Fragmentation in my own memory allocator for GPU memory

Started by
8 comments, last by Shannon Barber 8 years ago

Hello.

I'm trying to get into Vulkan. According to the spec it is bad practice to allocate GPU memory for each buffer/texture and that I should write my own memory allocator. Model data won't be a problem, but I use texture streaming which will definitely require lots and lots of allocations and deallocations very often, and performance is critical here. I'm thinking of allocating a fixed amount of memory here (say 256-1024MB depending on the texture quality setting) and do my own sub-allocations from there. I've written my own allocator implementation that uses the best-fit algorithm to find the smallest block that the allocation fits into and allocates it there. I'm correctly merging free'd blocks and it all seems to work correctly and is fast enough for my uses.

However, I am worried about fragmentation in the texture memory due to the random allocations and deallocations. I've written a test program which randomly allocates and deallocates "textures" (memory sizes of power-of-two-sized textures with mipmaps), and I quite often get allocation errors due to fragmentation. It seems that at worst 70 to 120 MBs of a 1024 MB heap can be unusable due to fragmentation in some cases after millions of allocations/frees and logging the allocation error with the most free memory left in the heap. That's quite a big amount of wastage IMO.

> Is there any way I can improve my allocator to minimize fragmentation in the case of texture streaming?

> Is there any good way of dealing with fragmentation? Force unload some in-use textures to move them in memory? Defragmenting the memory in real time? For example, would it be possible to try to consolidate holes in the heap by copying around textures? Attempt to copy small textures into holes without creating new ones, or even copying a texture to a "hold", then back to a better location?

Advertisement

A common technique to help minimize it is to operate from different sides of the pool. Objects created as a stack pattern (always loaded, then in-game loaded, then level loaded, then room loaded, and unloaded always in reverse order) might be allocated from the low side of the pool, objects with more dynamic use patterns allocated from the high side of the pool.
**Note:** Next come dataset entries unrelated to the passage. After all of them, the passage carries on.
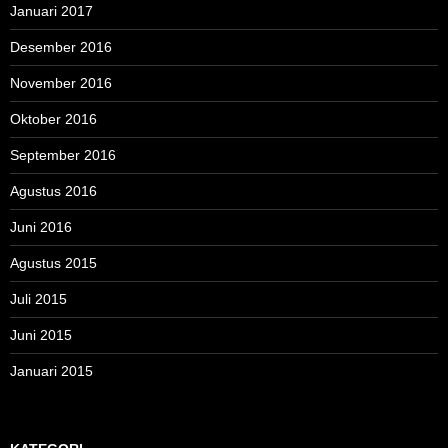
Januari 2017
Desember 2016
November 2016
Oktober 2016
September 2016
Agustus 2016
Juni 2016
Agustus 2015
Juli 2015
Juni 2015
Januari 2015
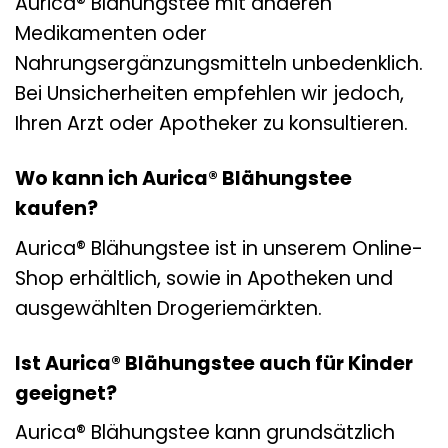
Aurica® Blähungstee mit anderen
Medikamenten oder
Nahrungsergänzungsmitteln unbedenklich.
Bei Unsicherheiten empfehlen wir jedoch,
Ihren Arzt oder Apotheker zu konsultieren.
Wo kann ich Aurica® Blähungstee
kaufen?
Aurica® Blähungstee ist in unserem Online-
Shop erhältlich, sowie in Apotheken und
ausgewählten Drogeriemärkten.
Ist Aurica® Blähungstee auch für Kinder
geeignet?
Aurica® Blähungstee kann grundsätzlich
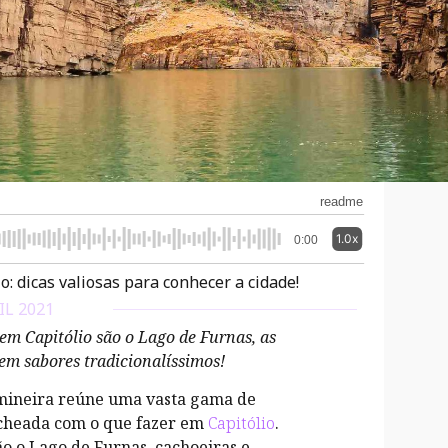
readme
1.0x
0:00
o: dicas valiosas para conhecer a cidade!
IL 2021
 em Capitólio são o Lago de Furnas, as
vem sabores tradicionalíssimos!
 mineira reúne uma vasta gama de
recheada com o que fazer em
Capitólio
.
ão o Lago de Furnas, cachoeiras e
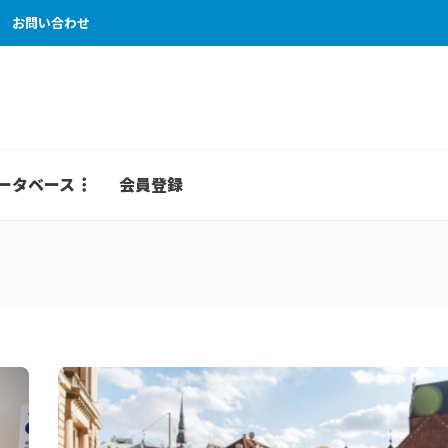
お問い合わせ
ータベース
会員登録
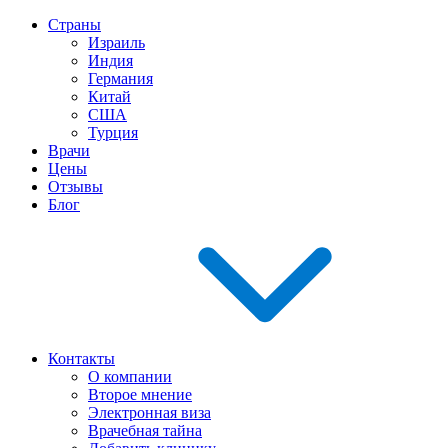
Страны
Израиль
Индия
Германия
Китай
США
Турция
Врачи
Цены
Отзывы
Блог
Контакты
О компании
Второе мнение
Электронная виза
Врачебная тайна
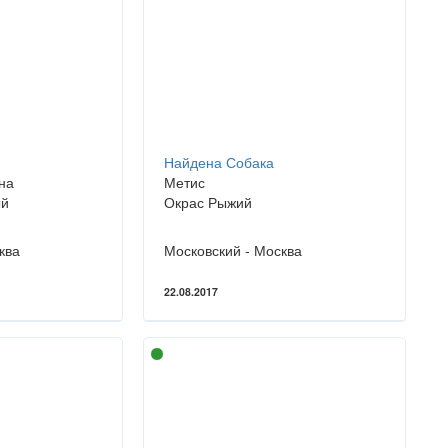
Найдена Собака
на
Метис
ый
Окрас Рыжий
ква
Московский - Москва
22.08.2017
When fragmentation gets bad enough, often the best way to fix it is simply to reload everything. Thankfully for graphics, needing to reload all your video card contents is something that can happen anyway, so triggering it intentionally can defragment your memory.

I'm not sure what Vulkan's method is for that, but since this happens at the hardware level I'm sure the drivers and API have a mechanism for handling it.

You can implement a defragmenter... but that requires a level of indirection to work properly. And I'd bet it's tricky to implement in the first place. I know nothing about Vulcan, but you could try this.

You could try mixing a stack allocator with a heap allocator. I've never seen this combination before, and this is off of the top of my head. But the idea would be to treat your memory like a roll of projector film. You can splice and append things together, as well as remove pieces of bad film.

You'll end up wasting space for book keeping. But for GPU memory, reserving 1 or 2 MB won't hurt, this can be tuned later. These Indexes may be structs with an unsigned integer ID. They store the size of an allocated block of memory, and the offset to the start.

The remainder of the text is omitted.